Edersee/Oberweser. Das Raumordnungsverfahren für die von K+S geplante Salzpipeline an die Oberweser geht weiter.

Das Regierungspräsidium (RP) Kassel hat dem Kasseler Düngemittelkonzern aufgegeben, bis Ende September weitere Unterlagen vorzulegen. Für die Kreistagsfraktion der SPD im Landkreis Kassel hat sich damit das Thema Salzeinleitung in die Oberweser erledigt. K+S werde es zeitlich nicht schaffen, die Genehmigung für das Projekt zu erhalten und bis zum Jahr 2021 zu bauen. Dann läuft im osthessischen Kalirevier die Versenkerlaubnis für Abwässer aus Kaliproduktion aus.

Wie RP-Sprecher Harald Merz auf Nachfrage bestätigte, müsse K+S unter anderem den Flächenbedarf für das geplante Speicherbecken in Flussnähe konkretisieren „und Größe und Modellierung von Becken und Gelände im Detail darstellen“. Des Weiteren muss das Unternehmen sich intensiver mit einer Einleitung der Salzabwässer bei Würgassen und Beverungen als Alternative zum Raum Gieselwerder/Lippoldsberg befassen. Die Geologie an den Weserhängen sowie Havariefälle sieht die Raumordnungsbehörde nach wie vor als noch nicht umfassend bearbeitet an. Auch ein möglicher Transport der Salzlauge per Bahn an die Weser müsse weiter geprüft werden, sagt Merz.

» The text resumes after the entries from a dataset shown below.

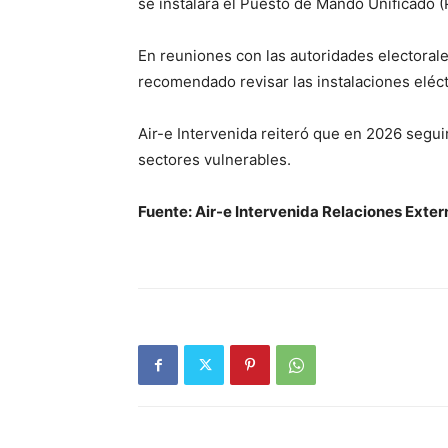
se instalará el Puesto de Mando Unificado 
En reuniones con las autoridades electorales
recomendado revisar las instalaciones eléct
Air-e Intervenida reiteró que en 2026 seguir
sectores vulnerables.
Fuente: Air-e Intervenida Relaciones Exter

Die „Hausaufgaben“, die die Behörde dem Unternehmen nun aufgebe, seien „schon erheblich“, meint Ulrike Gottschalck von der SPD-Fraktion im Kreistag Kassel-Land. Sie empfiehlt K+S, „sich auf andere technische Maßnahmen der Abfallreduzierung zu konzentrieren.“ Die Arbeitsplätze im Kalibergbau hätten auch für die SPD hohen Stellenwert, „aber nicht um den Preis touristischer Arbeitsplätze an der Weser“. Im Landreis Kassel registriert man derweil aufmerksam die Diskussion und den wachsenden Widerstand in der Ederseeregion gegen die Wasserabgaben aus der Talsperre für die Weser.

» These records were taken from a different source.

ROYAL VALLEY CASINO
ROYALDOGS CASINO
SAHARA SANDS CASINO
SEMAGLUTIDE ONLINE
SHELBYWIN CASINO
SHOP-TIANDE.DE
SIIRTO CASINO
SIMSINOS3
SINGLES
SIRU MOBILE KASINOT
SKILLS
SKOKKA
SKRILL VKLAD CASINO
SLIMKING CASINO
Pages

Doch wie wird sich erst die Situation darstellen, wenn das Talsperrenwasser nicht mehr nur für die Weserschifffahrt, sondern auch für die Salzlauge aus dem Kalirevier vorgehalten werden muss? „Das ist eine Frage, mit der man sich angesichts des Dürresommers 2018 befassen muss“, sagt Harald Kühlborn, Pressesprecher des Landkreises Kassel. Er weist darauf hin, dass bei Realisierung der umstrittenen Salzpipeline aus dem osthessischen Kalirevier an die Oberweser dort immer ein ausreichender Wasserstand herrschen müsse. Bei Niedrigwasser könnten aus dem zu bauenden Speicherbecken keine salzhaltigen Abwässer in die Weser abgegeben werden.

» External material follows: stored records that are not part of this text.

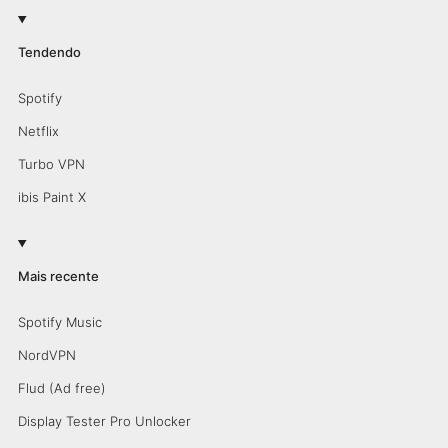
Tendendo
Spotify
Netflix
Turbo VPN
ibis Paint X
Mais recente
Spotify Music
NordVPN
Flud (Ad free)
Display Tester Pro Unlocker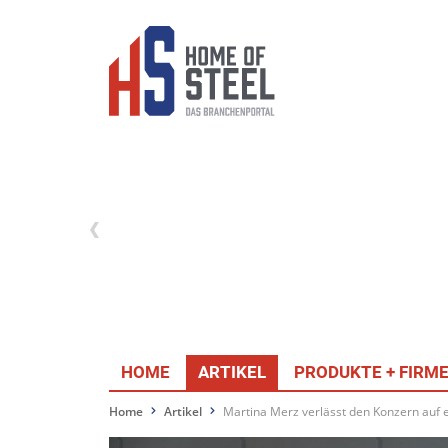
HOME
ARTIKEL
PRODUKTE + FIRM
Home
Artikel
Martina Merz verlässt den Konzern auf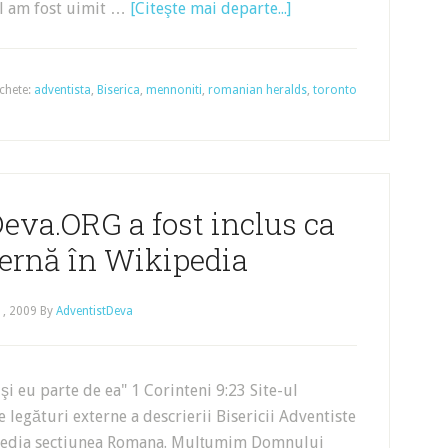
al am fost uimit …
[Citeşte mai departe...]
ichete:
adventista
,
Biserica
,
mennoniti
,
romanian heralds
,
toronto
eva.ORG a fost inclus ca
ternă în Wikipedia
1, 2009
By
AdventistDeva
şi eu parte de ea" 1 Corinteni 9:23 Site-ul
de legături externe a descrierii Bisericii Adventiste
kipedia sectiunea Romana. Mulţumim Domnului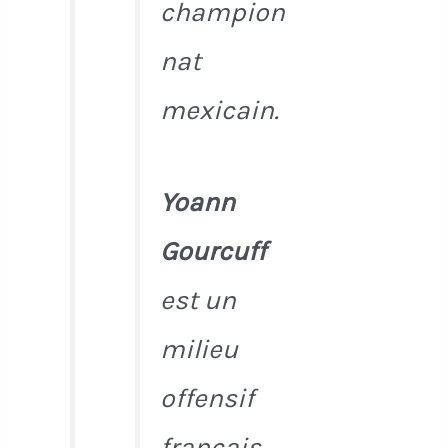
champion
nat
mexicain.
Yoann
Gourcuff
est un
milieu
offensif
français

Er sei gespannt auf die Diskussion, wenn es am Edersee eines Tage heißen müsse: „Unser Wasser muss auch die Abwasserentsorgung der Kaliindustrie sicherstellen.“ Das wäre neben der Aufgabe, für die Schiffbarkeit der Weser zu sorgen dann eine weitere Funktion der Talsperre. Aktuell brächte ein Verdünnen des Weserwassers dem Konzern nichts, da die Messstelle zur Überwachung seiner Einleitungen in der Werra liegt, der das Ederwasser nicht zufließt. (geh)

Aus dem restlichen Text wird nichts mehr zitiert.